Vietnamese Poached Chicken with Dipping Sauces (and leftovers)

I think this is an “occasion dish”. The boy is moving the coffee table back and laying a rug down so we can eat this on cushions on the floor.

1 whole free-range organic chicken
A handful coriander, roughly torn

Ginger Lime Dipping Sauce
1tsp chopped garlic
3 small chillies, chopped
3tbsp sugar
3tbsp ginger, minced
1tsp fish sauce
2tbsp lime juice
3tbsp water

Sweet Soy Chilli Dipping Sauce
3tbsp sweet soy sauce
2tbsp water
1tbsp ginger, minced
1tsp chilli paste
2 red chillies in very thin rings

Steamed rice to serve
Steamed pak choi to serve, hoi sin sauce to dress it

The chicken is the star here so it needs to be better than good. Free range organic is expensive but it is so good you will end up stretching it over several meals.

Put about 4 litres of water into a large pan and once it reaches a rolling boil, lower the chicken in. Let it cook for 10 minutes, then turn off the heat and cover with the lid. Leave it for one hour to poach very gently. Nothing goes into the water – this will taste only of chicken; the rest of the flavours come from the dipping sauces.

Meanwhile make those dipping sauces. For the ginger/lime sauce, mash the garlic, chilli, sugar and ginger with a pestle and mortar, and then mix with the lime juice and water.  For the Sweet soy and chilli version, first make sure you have sweet soy, which contains molasses. I guess ketjap manis would do if you can’t find it but it may need more water to loosen it. Combine everything. Serve both dipping sauces in small elegant bowls.

Listen to a drama on Radio 4 with the boy. Get him to put the rice on while you steam the pak choi and sprinkle with a little bottled hoi sin sauce.

Lift the chicken out of its broth and wrap it in cling film so it doesn’t dry out. Juiciness is everything here. Let it rest and get cool enough to handle. While you could shred the meat off it’s more authentic to keep the bone in. Use a heavy cleaver to chop the meat into small, slightly larger than bite sized pieces. Garnish with the coriander.

To eat, pick up a piece with chopsticks, peel off the skin and dip into whichever sauce you prefer. I also have a small bowl of sriracha, though the boy isn’t touching it.

I’m doing three things with the leftovers, as the chicken is too good to waste.  Start with picking all the meat off the bones. The cat can have the bits that you can’t easily glean meat from, like the knuckles and wing tips.

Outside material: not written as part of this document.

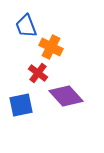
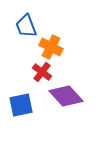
red cross: moved 4 px right, 1 px up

1)      Some of the shredded chicken is making fried rice, with the leftover rice and pak choi, with finely sliced spring onion and light soy. Add anything else you have like canned sweet corn, peas, mushrooms, sliced chillies or chopped green beans.
2)      Some of the chicken is being marinated in the ginger sauce and going in a baguette for the boy’s lunch, along with mayonnaise, grated carrot, diced cucumber, a deseeded chopped chilli  and coriander leaves
3)      The carcass and any remaining chicken is going back in its cooking broth with the green bits of the spring onions, above, more garlic, chillies, ginger, coriander stems and lemongrass . Strain. Put any obvious big bits of chicken back in the broth. Chuck in any finely chopped veg you have to hand.  Add king prawns and shitake mushrooms, with a good splash of soy  and garnish with coriander leaves for a warming soup.

I love the way the boy doesn’t notice this is 4 meals spun out from 1 chicken.